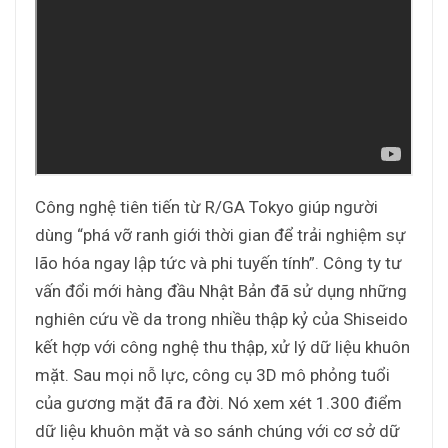
Công nghệ tiên tiến từ R/GA Tokyo giúp người
dùng “phá vỡ ranh giới thời gian để trải nghiệm sự
lão hóa ngay lập tức và phi tuyến tính”. Công ty tư
vấn đổi mới hàng đầu Nhật Bản đã sử dụng những
nghiên cứu về da trong nhiều thập kỷ của Shiseido
kết hợp với công nghệ thu thập, xử lý dữ liệu khuôn
mặt. Sau mọi nỗ lực, công cụ 3D mô phỏng tuổi
của gương mặt đã ra đời. Nó xem xét 1.300 điểm
dữ liệu khuôn mặt và so sánh chúng với cơ sở dữ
····················
> [WHAT IS BEING ASKED]
Your output must be the exact lines from the one containing "mặt. Sau mọi nỗ lực, công cụ 3D mô phỏng tuổi" through the end of the data above, both included, and nothing more.

> [OUTPUT BELOW]
mặt. Sau mọi nỗ lực, công cụ 3D mô phỏng tuổi
của gương mặt đã ra đời. Nó xem xét 1.300 điểm
dữ liệu khuôn mặt và so sánh chúng với cơ sở dữ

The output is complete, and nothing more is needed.